Special packages: mesa, axelrod, preflib tools
Mathematical Background¶
Networks (Graph Theory)
Basic Game Theory
Basic Probability Theory
Voting Theory
Agent-Based Modeling¶
Agent-based simulations are used in many different areas:
Ross A. Hammond, Considerations and Best Practices in Agent-Based Modeling to Inform Policy, NCBI, 2015.

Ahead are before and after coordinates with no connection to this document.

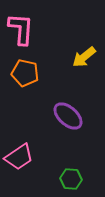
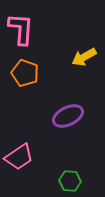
yellow arrow: rotated 10 degrees clockwise
orange pentagon: rotated 8 degrees clockwise
purple ellipse: rotated 68 degrees counterclockwise
green hexagon: moved 1 px left, 2 px down
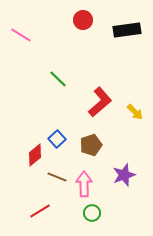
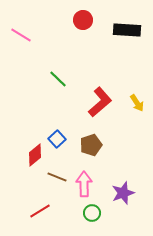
black rectangle: rotated 12 degrees clockwise
yellow arrow: moved 2 px right, 9 px up; rotated 12 degrees clockwise
purple star: moved 1 px left, 18 px down
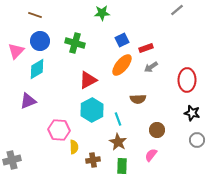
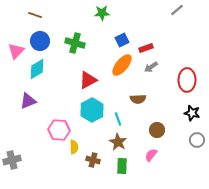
brown cross: rotated 24 degrees clockwise
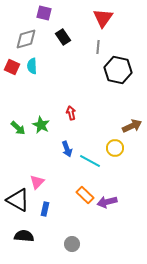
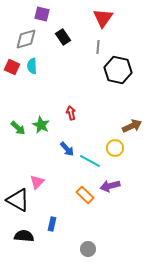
purple square: moved 2 px left, 1 px down
blue arrow: rotated 21 degrees counterclockwise
purple arrow: moved 3 px right, 16 px up
blue rectangle: moved 7 px right, 15 px down
gray circle: moved 16 px right, 5 px down
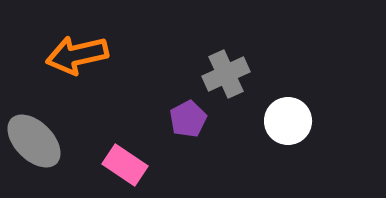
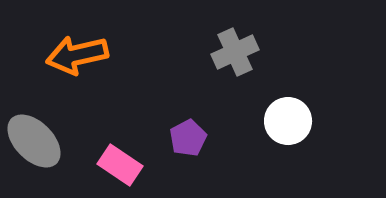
gray cross: moved 9 px right, 22 px up
purple pentagon: moved 19 px down
pink rectangle: moved 5 px left
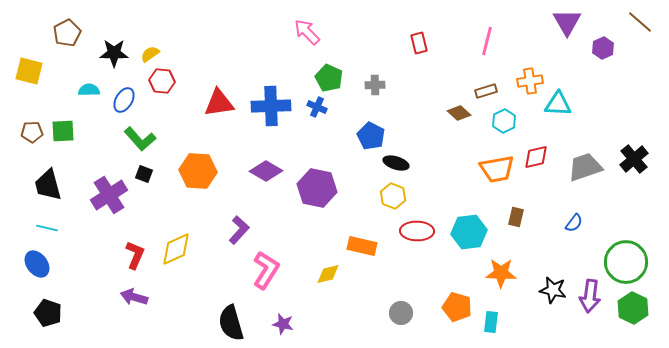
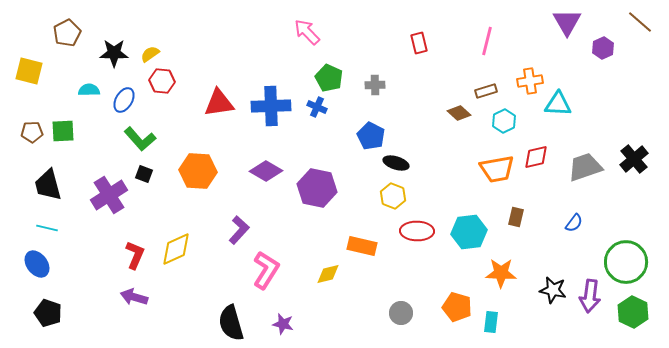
green hexagon at (633, 308): moved 4 px down
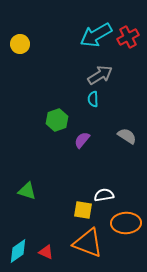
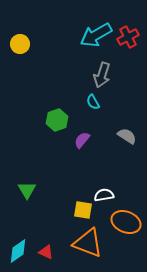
gray arrow: moved 2 px right; rotated 140 degrees clockwise
cyan semicircle: moved 3 px down; rotated 28 degrees counterclockwise
green triangle: moved 1 px up; rotated 42 degrees clockwise
orange ellipse: moved 1 px up; rotated 24 degrees clockwise
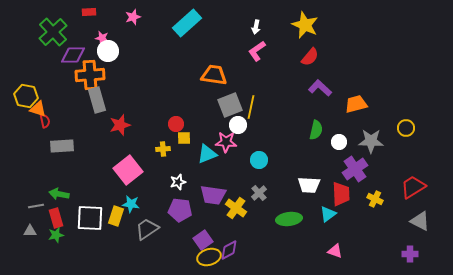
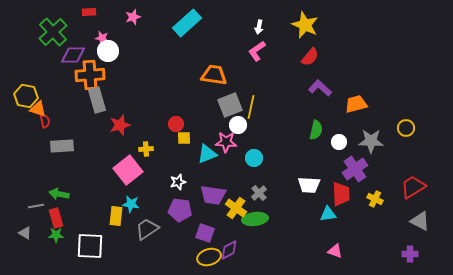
white arrow at (256, 27): moved 3 px right
yellow cross at (163, 149): moved 17 px left
cyan circle at (259, 160): moved 5 px left, 2 px up
cyan triangle at (328, 214): rotated 30 degrees clockwise
yellow rectangle at (116, 216): rotated 12 degrees counterclockwise
white square at (90, 218): moved 28 px down
green ellipse at (289, 219): moved 34 px left
gray triangle at (30, 231): moved 5 px left, 2 px down; rotated 32 degrees clockwise
green star at (56, 235): rotated 14 degrees clockwise
purple square at (203, 240): moved 2 px right, 7 px up; rotated 36 degrees counterclockwise
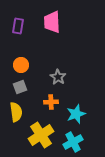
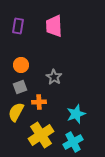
pink trapezoid: moved 2 px right, 4 px down
gray star: moved 4 px left
orange cross: moved 12 px left
yellow semicircle: rotated 144 degrees counterclockwise
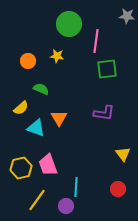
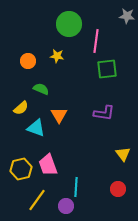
orange triangle: moved 3 px up
yellow hexagon: moved 1 px down
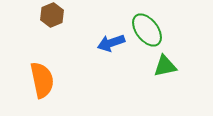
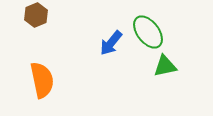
brown hexagon: moved 16 px left
green ellipse: moved 1 px right, 2 px down
blue arrow: rotated 32 degrees counterclockwise
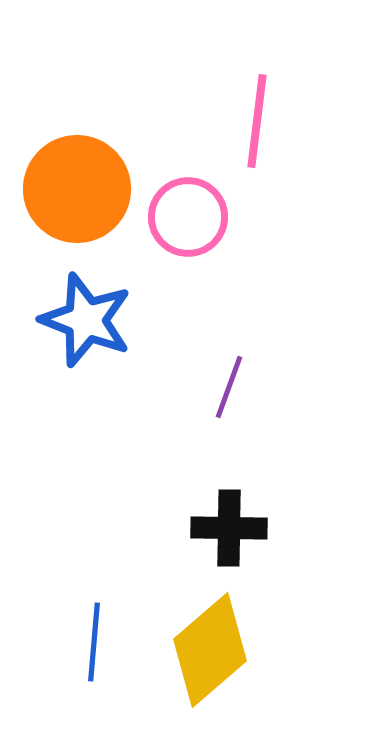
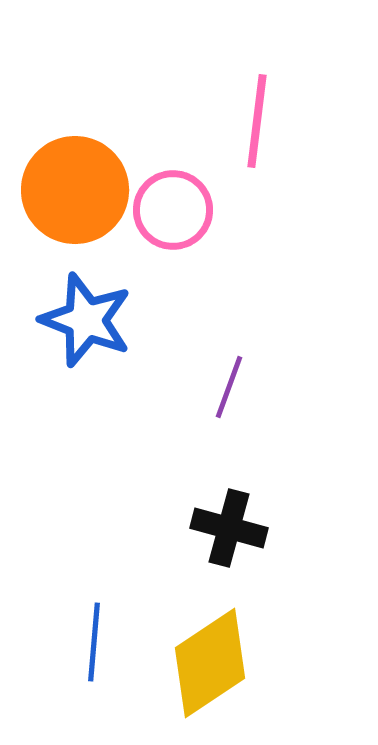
orange circle: moved 2 px left, 1 px down
pink circle: moved 15 px left, 7 px up
black cross: rotated 14 degrees clockwise
yellow diamond: moved 13 px down; rotated 7 degrees clockwise
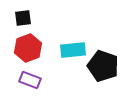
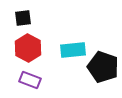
red hexagon: rotated 12 degrees counterclockwise
black pentagon: moved 1 px down
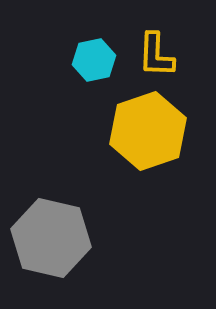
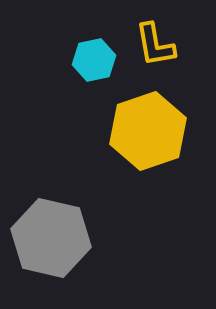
yellow L-shape: moved 1 px left, 10 px up; rotated 12 degrees counterclockwise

In this coure, we are focused on simulations used in Philosophy (especially Social Epistemology), Politics and Economics:
Conor Mayo-Wilson and Kevin J.S. Zollman, The Computational Philosophy: Simulation as a Core Philosophical Method. Preprint, 2020.

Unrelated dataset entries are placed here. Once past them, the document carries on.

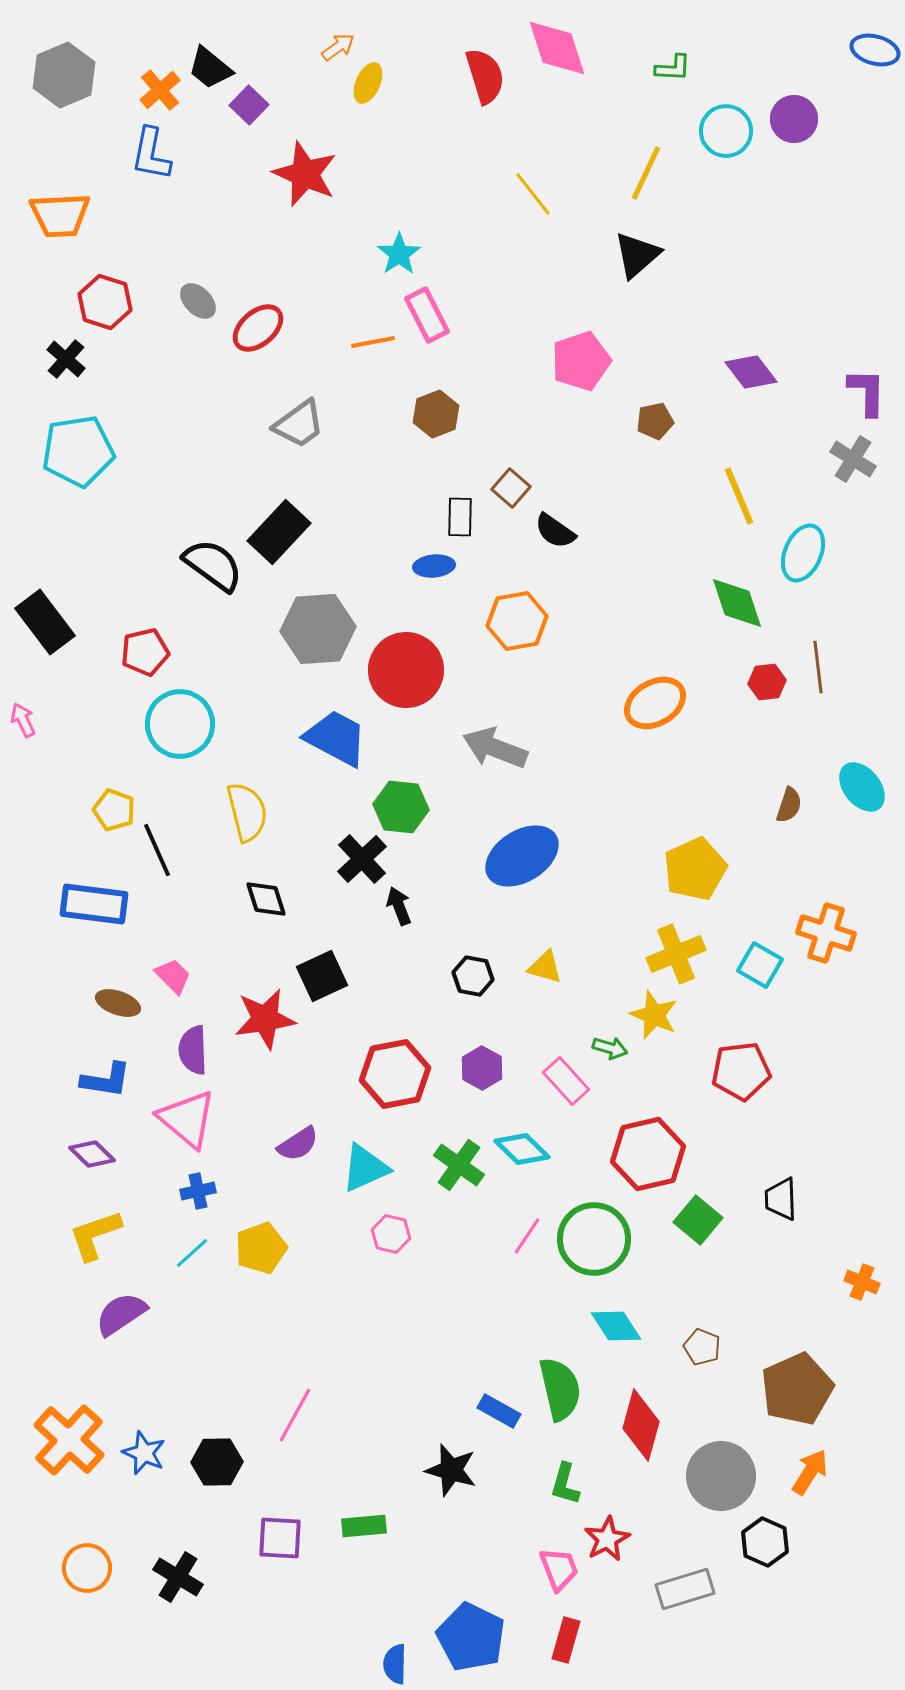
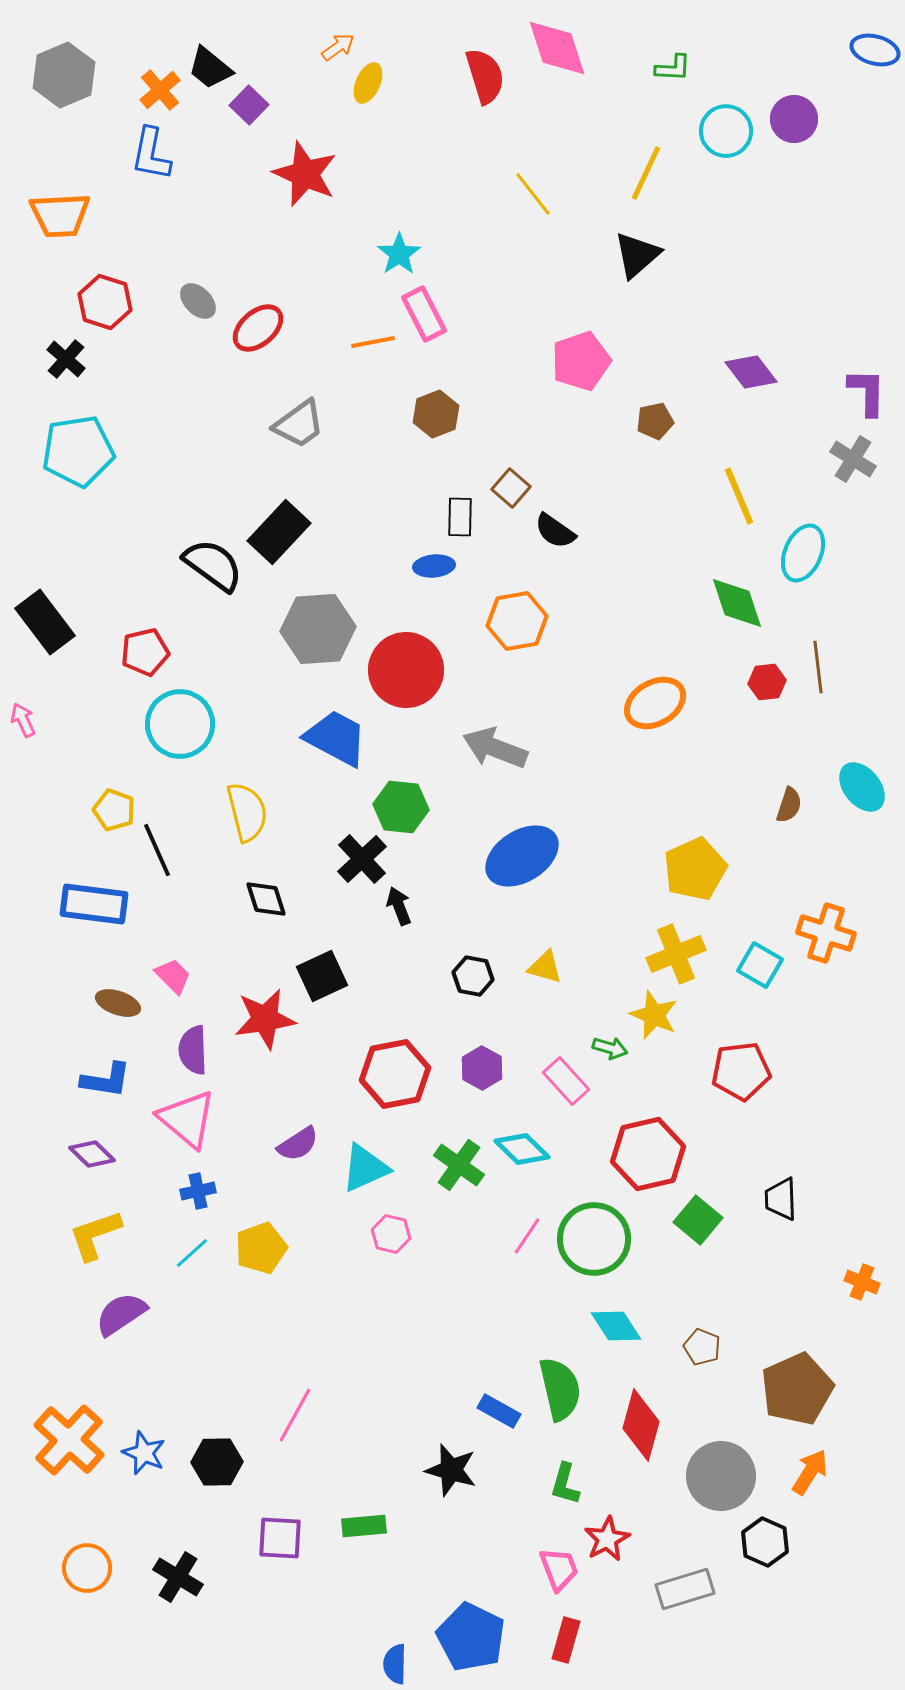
pink rectangle at (427, 315): moved 3 px left, 1 px up
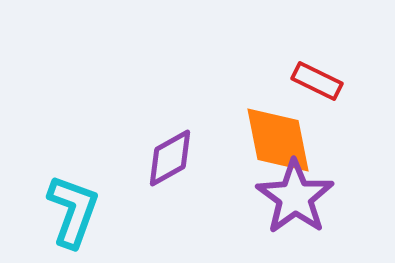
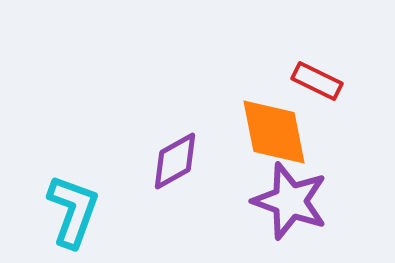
orange diamond: moved 4 px left, 8 px up
purple diamond: moved 5 px right, 3 px down
purple star: moved 5 px left, 4 px down; rotated 16 degrees counterclockwise
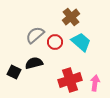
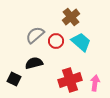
red circle: moved 1 px right, 1 px up
black square: moved 7 px down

J. McKenzie Alexander, The Structural Evolution of Morality. Cambridge University Press, 2007.
Mostapha Diss and Vincent Merlin (eds.), Evaluating Voting Systems with Probability Models: Essays by and in Honor of William Gehrlein and Dominique Lepelley. Springer, 2021.
Weekly Schedule¶
Mathematical background
Explain the model
Learn how to code the model
Explore the model
Evaluate the model
NetLogo¶
NetLogo (https://ccl.northwestern.edu/netlogo/) is a powerful framework for creating agent-based simulations. It is a programming environment created in Java (although you do not need to know Java to use NetLogo).
There is a web version of NetLogo: http://www.netlogoweb.org/
With NetLogo you can quickly create an agent-based model with animation (e.g., see the Schelling Model of Segregation)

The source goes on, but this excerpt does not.